(TASK TO COMPLETE) Reproduce the records below exactly as they appear, omitting any pictures they contain.

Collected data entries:

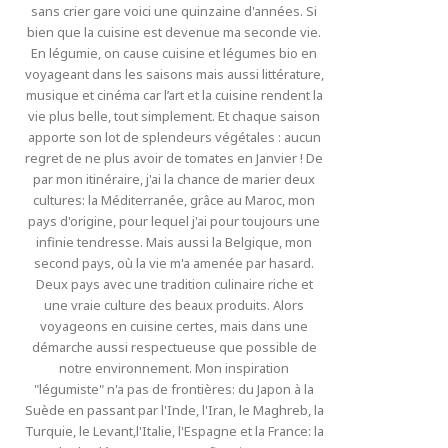
sans crier gare voici une quinzaine d'années. Si
bien que la cuisine est devenue ma seconde vie.
En légumie, on cause cuisine et légumes bio en
voyageant dans les saisons mais aussi littérature,
musique et cinéma car l’art et la cuisine rendent la
vie plus belle, tout simplement. Et chaque saison
apporte son lot de splendeurs végétales : aucun
regret de ne plus avoir de tomates en Janvier ! De
par mon itinéraire, j'ai la chance de marier deux
cultures: la Méditerranée, grâce au Maroc, mon
pays d'origine, pour lequel j'ai pour toujours une
infinie tendresse. Mais aussi la Belgique, mon
second pays, où la vie m'a amenée par hasard.
Deux pays avec une tradition culinaire riche et
une vraie culture des beaux produits. Alors
voyageons en cuisine certes, mais dans une
démarche aussi respectueuse que possible de
notre environnement. Mon inspiration
"légumiste" n'a pas de frontières: du Japon à la
Suède en passant par l'Inde, l'Iran, le Maghreb, la
Turquie, le Levant,l'Italie, l'Espagne et la France: la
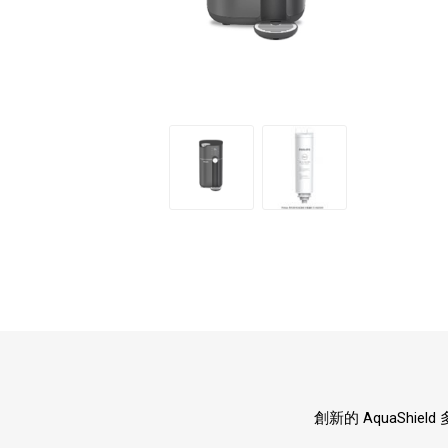
半島酒店
帝苑酒店
LINKSYS
Nokia
Skullcandy
ROYCE
創新的 AquaShi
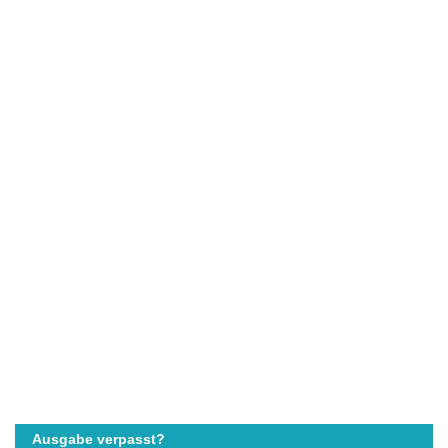
Ausgabe verpasst?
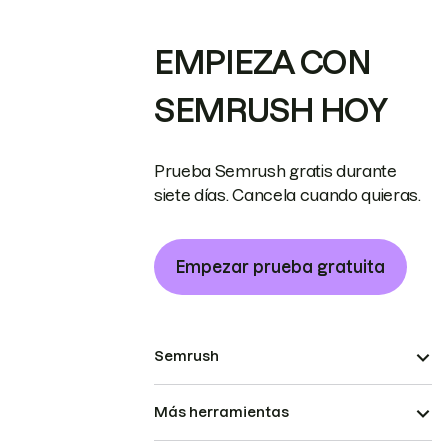
EMPIEZA CON
SEMRUSH HOY
Prueba Semrush gratis durante
siete días. Cancela cuando quieras.
Empezar prueba gratuita
Semrush
Más herramientas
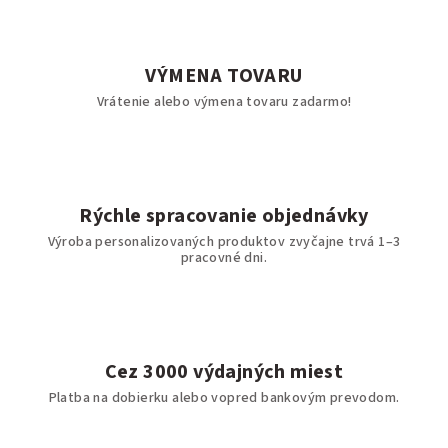
VÝMENA TOVARU
Vrátenie alebo výmena tovaru zadarmo!
Rýchle spracovanie objednávky
Výroba personalizovaných produktov zvyčajne trvá 1–3
pracovné dni.
Cez 3000 výdajných miest
Platba na dobierku alebo vopred bankovým prevodom.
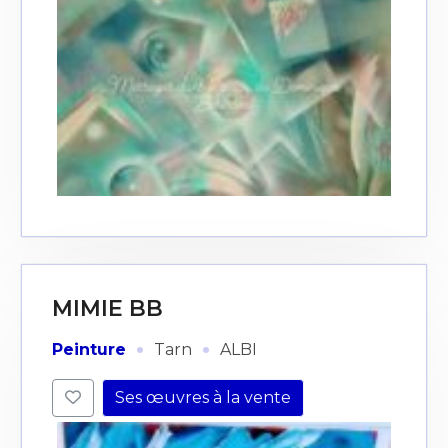
MIMIE BB
·
·
Peinture
Tarn
ALBI
Ses œuvres à la vente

(EXPECTED OUTPUT)
sans crier gare voici une quinzaine d'années. Si
bien que la cuisine est devenue ma seconde vie.
En légumie, on cause cuisine et légumes bio en
voyageant dans les saisons mais aussi littérature,
musique et cinéma car l’art et la cuisine rendent la
vie plus belle, tout simplement. Et chaque saison
apporte son lot de splendeurs végétales : aucun
regret de ne plus avoir de tomates en Janvier ! De
par mon itinéraire, j'ai la chance de marier deux
cultures: la Méditerranée, grâce au Maroc, mon
pays d'origine, pour lequel j'ai pour toujours une
infinie tendresse. Mais aussi la Belgique, mon
second pays, où la vie m'a amenée par hasard.
Deux pays avec une tradition culinaire riche et
une vraie culture des beaux produits. Alors
voyageons en cuisine certes, mais dans une
démarche aussi respectueuse que possible de
notre environnement. Mon inspiration
"légumiste" n'a pas de frontières: du Japon à la
Suède en passant par l'Inde, l'Iran, le Maghreb, la
Turquie, le Levant,l'Italie, l'Espagne et la France: la
半島酒店
帝苑酒店
LINKSYS
Nokia
Skullcandy
ROYCE
創新的 AquaShi
Ausgabe verpasst?
EMPIEZA CON
SEMRUSH HOY
Prueba Semrush gratis durante
siete días. Cancela cuando quieras.
Empezar prueba gratuita
Semrush
Más herramientas
VÝMENA TOVARU
Vrátenie alebo výmena tovaru zadarmo!
Rýchle spracovanie objednávky
Výroba personalizovaných produktov zvyčajne trvá 1–3
pracovné dni.
Cez 3000 výdajných miest
Platba na dobierku alebo vopred bankovým prevodom.
MIMIE BB
·
·
Peinture
Tarn
ALBI
Ses œuvres à la vente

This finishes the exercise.